**WORK INSTRUCTION**. In the listing below, locate the lines that hold the string "DESIGN". Copy those lines.

**INFORMATION SHOWN**.
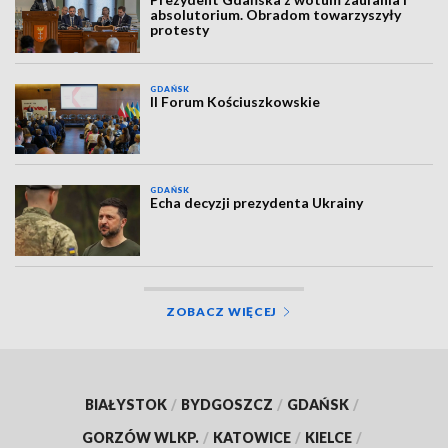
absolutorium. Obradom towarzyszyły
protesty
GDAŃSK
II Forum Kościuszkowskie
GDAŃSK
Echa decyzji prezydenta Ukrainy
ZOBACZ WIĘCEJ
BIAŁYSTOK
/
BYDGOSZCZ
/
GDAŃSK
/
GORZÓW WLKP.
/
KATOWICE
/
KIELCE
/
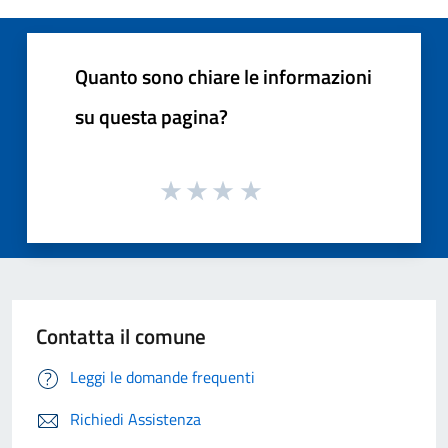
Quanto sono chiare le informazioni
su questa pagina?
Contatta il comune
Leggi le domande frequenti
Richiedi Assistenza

...

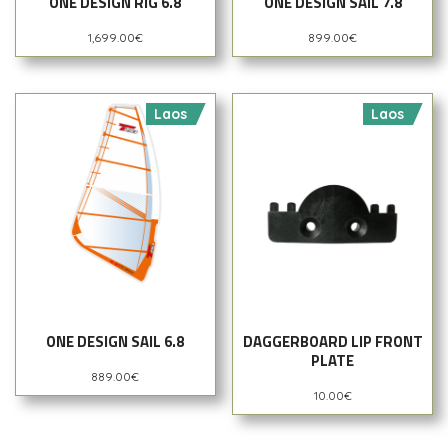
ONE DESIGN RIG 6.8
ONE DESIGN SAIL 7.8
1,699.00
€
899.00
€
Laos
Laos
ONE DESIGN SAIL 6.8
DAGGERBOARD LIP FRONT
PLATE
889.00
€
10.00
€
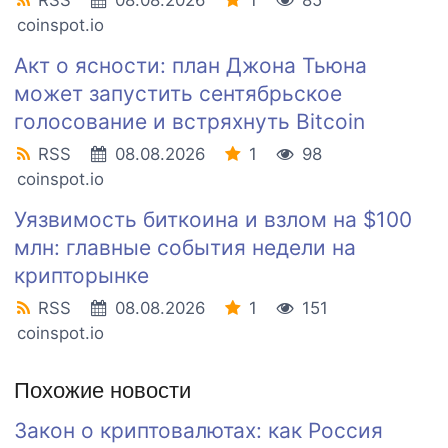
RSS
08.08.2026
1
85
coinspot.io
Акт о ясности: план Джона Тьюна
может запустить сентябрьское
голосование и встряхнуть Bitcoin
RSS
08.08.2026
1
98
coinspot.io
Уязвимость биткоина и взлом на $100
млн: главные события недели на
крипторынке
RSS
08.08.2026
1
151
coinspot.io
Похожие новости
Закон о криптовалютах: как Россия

**RESPONSE TO THIS EXERCISE**.
ONE DESIGN RIG 6.8
ONE DESIGN SAIL 7.8
ONE DESIGN SAIL 6.8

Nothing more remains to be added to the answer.